Automatic Identification of Significant Topics in
Domain-independent Full Text Documents
Contact Information
Judith L. Klavans |
Nina Wacholder |
Center for Research on Information Access |
Center for Research on Information Access |
Columbia University |
Columbia University |
535 W. 114th Street, MC 1101 |
535 W. 114th Street, MC 1101 |
New York, NY 10027 |
New York, NY 10027 |
Phone: 212-854-7443 |
Phone: 212-939-7119 |
Fax: 212-854-9099 |
Fax: 212-666-0140 |
klavans@cs.columbia.edu
|
nina@cs.columbia.edu
|
WWW Page:
http://www.columbia.edu/cria/
Keywords:
Information retrieval, natural language processing, computational
linguistics, grammatical analysis, parsing,
document analysis, topic identification, topic
detection and tracking.
Project Award Information:
Award Number: IRI-97-12069
Title: Automatic Identification of
Significant Topics in Domain-Independent Full Text Documents
Duration: Three years
Dates: September 1997 to August 2000
Project Summary
The goal of this project is to develop a suite of techniques for
identifying significant topics in edited documents such as newspaper
articles. Significant entities and concepts are most often referred
to in text with nominal expressions such as nouns phrases (e.g.,
computer science) and proper names (e.g., Buffalo Bills). However,
achieving even shallow understanding of nominal expressions remains a
major blocking point for natural language processing (NLP).

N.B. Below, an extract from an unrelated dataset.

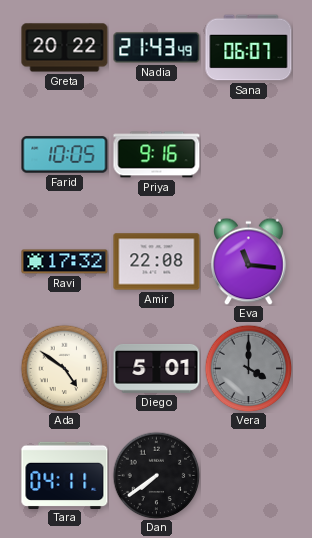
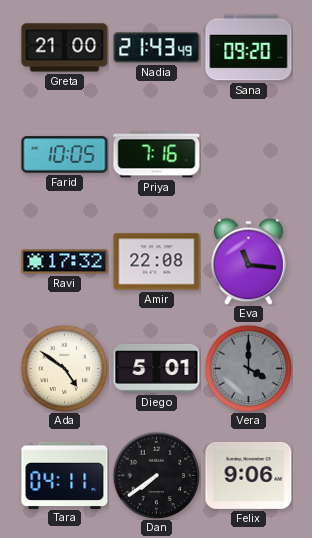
Greta: 20:22 -> 21:00
Sana: 06:07 -> 09:20
Priya: 9:16 -> 7:16
Felix: none -> 9:06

Related to this
is the question of the role of natural language information in
information retrieval (IR) and specifically the role of nominals in
information access.
An additional goal is to
achieve a better understanding of the relative strengths and
weaknesses of statistically-based and rule-based natural language
processing systems.
We have developed linguistically motivated techniques which
can link related nominal expressions, to identify documents or
portions of documents that are relevant for a given
application or user. To the extent that our techniques are based on
linguistically-motivated patterns and not on domain-dependent
vocabularies, our patterns apply across to text in any genre or
domain. We assume that efficient and effective known statistical
techniques will continue to be used for large scale tasks such as
analysis of large corpora and retrieving a set of possibly relevant
documents from the web.
This research is useful for applications such as
automatic indexing tasks, either for digital library
applications or for direct user manipulation,
second stage information retrieval where a subset of a larger
corpus has been determined to be potentially relevant,
advanced information extraction where important entities in the
document must be identified and linked,
summarization, and topic detection and tracking.

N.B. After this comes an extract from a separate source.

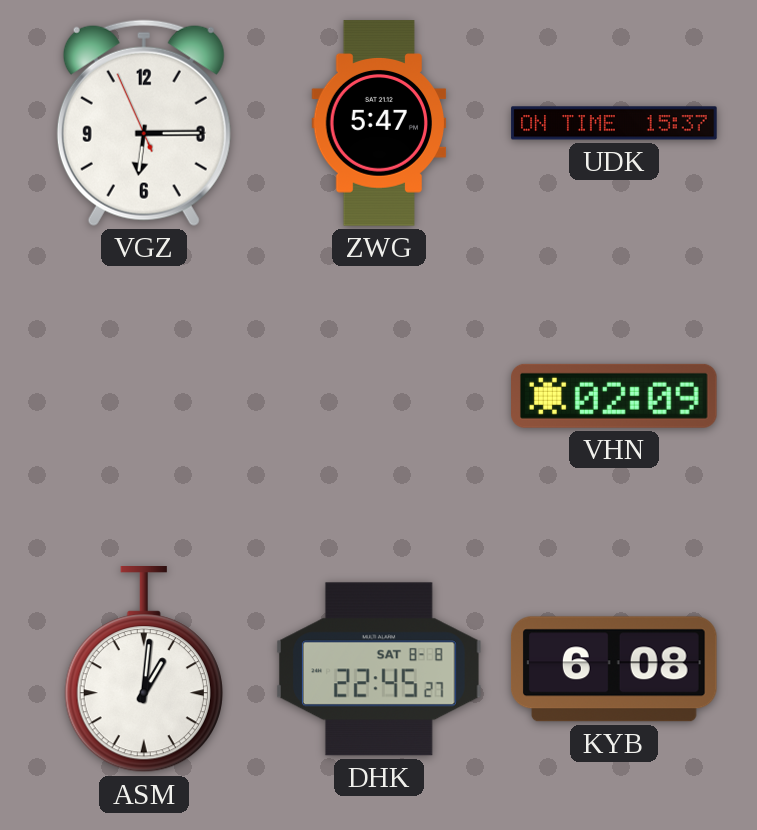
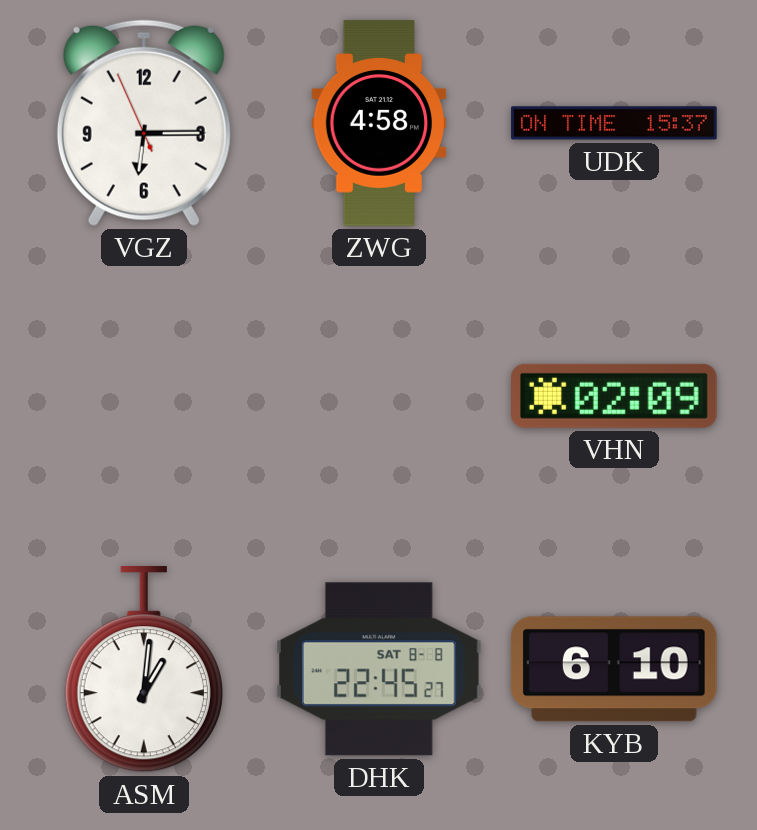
ZWG: 5:47 -> 4:58
KYB: 6:08 -> 6:10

Goals, Objectives, and Targeted Activities
- a domain-general method for identifying a list of
candidate significant topics in a document that is as complete as is
practical, given that full natural language understanding is not
likely to be achieved by NLP systems for the foreseeable future.
- a suite of functions for identifying the most
significant of these candidate topics. Our particular
contribution solves some of the more challenging problems associated
with nominal referring expressions and their variants.
- a set of tools for evaulating and analyzing the
contribution of this type of linguistic information
to statistical information
retrieval systems.
Indications of Success
We developed a modular system,
LinkIT, for building a list of
candidate significant topics for each document.
The SNAP module
takes
Simplex Noun Phrases (SNPs) (Wacholder 1998), such as
asbestos fiber, 9.8 billion
Kent cigarettes, and Department of Energy.
SNPs can be contrasted with complex NPs
such as
9.8 billion Kent
cigarettes sold by the company, where the head is followed by a
participial verb. LinkIT then
links together expressions that refer to the same higher level concept
such as rights
in reproduction rights and literary rights.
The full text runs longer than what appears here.